My arm's been doing good and I've been working on a bunch of small projects, but today I finally finished the slipper sock.
Now, this was just a learning experience - early on, I figured I probably won't be making the second sock. I just don't like working from cuff to toe, and I certainly don't like working a sock in the flat instead of the round.
You can click on the photos for larger sizes, or visit my flickr set here, where the largest size images are available. Also, I apologize for the crappy photos. I had to use a flash, and it really changed the colour of the yarn. It's a deep red, but not as deep as some of these photos are!
First, the construction of the sock.
Here is the cuff, leg and top of foot portions of the sock. The cuff and leg portion was finished at 7" of length, with the yarn finished off (I left a long end for sewing seams later), then restarted 1/4 of the way in for the top foot portion, which is 1/2 the width of the leg portion. In this case. 20 sc wide at the foot.
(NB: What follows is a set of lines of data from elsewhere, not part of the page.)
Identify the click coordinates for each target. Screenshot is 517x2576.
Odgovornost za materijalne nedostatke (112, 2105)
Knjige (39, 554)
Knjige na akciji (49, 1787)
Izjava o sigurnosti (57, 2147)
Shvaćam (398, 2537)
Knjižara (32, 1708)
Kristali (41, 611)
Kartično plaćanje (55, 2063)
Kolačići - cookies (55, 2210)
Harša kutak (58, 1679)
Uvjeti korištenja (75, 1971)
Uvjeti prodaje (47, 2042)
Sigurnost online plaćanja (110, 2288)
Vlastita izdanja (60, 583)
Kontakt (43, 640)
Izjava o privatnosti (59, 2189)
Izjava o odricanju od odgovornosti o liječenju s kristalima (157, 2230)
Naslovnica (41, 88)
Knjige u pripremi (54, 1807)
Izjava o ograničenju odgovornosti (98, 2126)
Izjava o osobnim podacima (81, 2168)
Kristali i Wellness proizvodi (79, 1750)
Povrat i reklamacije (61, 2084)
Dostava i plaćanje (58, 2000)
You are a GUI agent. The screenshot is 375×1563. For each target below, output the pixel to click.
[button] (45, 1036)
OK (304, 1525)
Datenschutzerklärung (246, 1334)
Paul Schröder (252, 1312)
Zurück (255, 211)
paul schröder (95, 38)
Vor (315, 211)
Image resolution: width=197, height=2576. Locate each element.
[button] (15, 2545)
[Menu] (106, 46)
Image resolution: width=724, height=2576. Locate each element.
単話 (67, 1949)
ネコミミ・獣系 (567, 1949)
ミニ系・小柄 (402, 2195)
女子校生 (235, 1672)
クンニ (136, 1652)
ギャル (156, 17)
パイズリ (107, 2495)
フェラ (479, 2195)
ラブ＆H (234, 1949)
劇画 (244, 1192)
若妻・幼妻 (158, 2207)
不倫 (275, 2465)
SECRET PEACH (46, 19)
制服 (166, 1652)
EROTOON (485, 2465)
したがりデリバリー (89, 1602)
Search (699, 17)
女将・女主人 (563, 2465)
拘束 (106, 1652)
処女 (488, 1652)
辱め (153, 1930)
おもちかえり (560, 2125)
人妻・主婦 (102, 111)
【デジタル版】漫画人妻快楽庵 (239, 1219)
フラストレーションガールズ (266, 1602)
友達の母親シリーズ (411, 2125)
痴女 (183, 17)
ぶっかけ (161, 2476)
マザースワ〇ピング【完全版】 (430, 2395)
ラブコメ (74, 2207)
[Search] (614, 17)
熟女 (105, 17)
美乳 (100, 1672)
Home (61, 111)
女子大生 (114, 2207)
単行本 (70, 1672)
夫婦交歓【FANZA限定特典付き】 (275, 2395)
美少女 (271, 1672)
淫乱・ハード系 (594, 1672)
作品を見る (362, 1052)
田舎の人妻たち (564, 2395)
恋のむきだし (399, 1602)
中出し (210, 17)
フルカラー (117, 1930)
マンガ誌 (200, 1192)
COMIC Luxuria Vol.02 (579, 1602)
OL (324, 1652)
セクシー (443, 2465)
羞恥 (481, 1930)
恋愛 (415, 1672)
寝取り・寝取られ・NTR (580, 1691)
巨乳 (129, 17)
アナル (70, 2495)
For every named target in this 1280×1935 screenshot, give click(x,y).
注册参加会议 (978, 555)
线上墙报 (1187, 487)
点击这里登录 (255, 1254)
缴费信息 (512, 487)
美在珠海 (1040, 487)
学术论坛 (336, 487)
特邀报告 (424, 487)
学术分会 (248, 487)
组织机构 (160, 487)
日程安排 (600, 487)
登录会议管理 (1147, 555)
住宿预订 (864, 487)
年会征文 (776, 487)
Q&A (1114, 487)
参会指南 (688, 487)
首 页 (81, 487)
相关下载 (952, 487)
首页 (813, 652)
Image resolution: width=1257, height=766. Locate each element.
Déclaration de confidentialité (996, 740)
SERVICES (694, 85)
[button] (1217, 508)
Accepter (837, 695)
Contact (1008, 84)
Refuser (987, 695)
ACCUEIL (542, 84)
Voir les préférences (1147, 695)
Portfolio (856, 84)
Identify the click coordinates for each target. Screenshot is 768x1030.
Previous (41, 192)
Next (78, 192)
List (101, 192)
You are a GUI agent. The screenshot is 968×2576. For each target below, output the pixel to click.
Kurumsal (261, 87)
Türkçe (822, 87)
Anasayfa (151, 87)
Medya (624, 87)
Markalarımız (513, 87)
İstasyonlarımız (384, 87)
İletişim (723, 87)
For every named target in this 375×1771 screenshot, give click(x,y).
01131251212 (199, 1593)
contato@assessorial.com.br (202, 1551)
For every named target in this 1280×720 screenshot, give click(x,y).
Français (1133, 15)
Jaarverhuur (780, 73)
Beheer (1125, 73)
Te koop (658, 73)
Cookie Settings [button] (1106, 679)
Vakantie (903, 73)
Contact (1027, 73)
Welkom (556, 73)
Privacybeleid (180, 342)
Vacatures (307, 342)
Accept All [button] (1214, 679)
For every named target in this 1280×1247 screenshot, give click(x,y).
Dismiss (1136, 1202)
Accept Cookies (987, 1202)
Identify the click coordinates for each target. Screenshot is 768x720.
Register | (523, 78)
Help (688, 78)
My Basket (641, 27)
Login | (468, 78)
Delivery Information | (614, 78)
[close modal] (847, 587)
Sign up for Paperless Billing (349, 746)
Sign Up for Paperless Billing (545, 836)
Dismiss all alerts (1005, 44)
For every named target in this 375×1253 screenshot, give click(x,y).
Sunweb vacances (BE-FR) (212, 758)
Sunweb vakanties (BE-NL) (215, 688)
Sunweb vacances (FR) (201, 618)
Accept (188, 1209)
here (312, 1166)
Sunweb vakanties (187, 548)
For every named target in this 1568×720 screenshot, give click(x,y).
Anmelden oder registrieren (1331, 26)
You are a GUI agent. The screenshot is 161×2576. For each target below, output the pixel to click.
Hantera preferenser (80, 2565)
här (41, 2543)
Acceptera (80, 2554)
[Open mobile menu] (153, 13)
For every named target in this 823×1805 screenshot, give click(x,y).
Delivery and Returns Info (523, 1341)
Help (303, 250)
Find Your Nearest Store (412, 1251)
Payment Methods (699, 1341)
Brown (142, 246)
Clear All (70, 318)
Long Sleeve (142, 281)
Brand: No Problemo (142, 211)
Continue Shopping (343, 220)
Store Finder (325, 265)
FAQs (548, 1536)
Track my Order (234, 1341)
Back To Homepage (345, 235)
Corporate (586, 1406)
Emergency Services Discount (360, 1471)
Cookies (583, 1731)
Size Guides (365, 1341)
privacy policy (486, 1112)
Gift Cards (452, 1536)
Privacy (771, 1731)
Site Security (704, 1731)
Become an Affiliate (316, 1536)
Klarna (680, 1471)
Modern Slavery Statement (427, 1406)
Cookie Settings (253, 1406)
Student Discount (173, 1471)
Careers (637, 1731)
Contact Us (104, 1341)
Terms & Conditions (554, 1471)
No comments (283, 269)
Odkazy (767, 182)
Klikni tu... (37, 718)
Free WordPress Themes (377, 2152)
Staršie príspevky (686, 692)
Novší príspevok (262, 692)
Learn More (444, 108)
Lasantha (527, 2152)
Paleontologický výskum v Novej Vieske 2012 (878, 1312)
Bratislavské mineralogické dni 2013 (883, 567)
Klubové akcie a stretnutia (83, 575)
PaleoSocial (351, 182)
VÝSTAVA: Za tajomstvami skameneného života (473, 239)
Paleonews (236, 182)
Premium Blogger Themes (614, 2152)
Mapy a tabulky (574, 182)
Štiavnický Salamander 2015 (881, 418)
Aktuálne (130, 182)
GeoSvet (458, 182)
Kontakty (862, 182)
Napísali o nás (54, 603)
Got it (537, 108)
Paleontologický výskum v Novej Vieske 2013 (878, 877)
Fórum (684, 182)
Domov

Following the instructions, I made this portion 6" long with the last row on the wrong side, which worked out to 29 rows. It seemed a bit long to me, but I wasn't going to bother changing things around for this experiment.
Here's the decrease for the toe cap. The first row has a decrease at each end, then the second row has no decreases. This pattern was continued (decrease at every odd row, no change on the even rows) until it was 10 sc long, which is where you see it at here.
The increase reversed the process, increasing at the first row, then a straight row, until it was back at 20 sc wide.
This photo shows the completed toe cap. After this, the foot portion was repeated, with another 6" length for the bottom of the foot, and the exact same decrease/increase shape for the heel.
And there you have it. The completed construction of the sock, laid out flat and ready for assembly.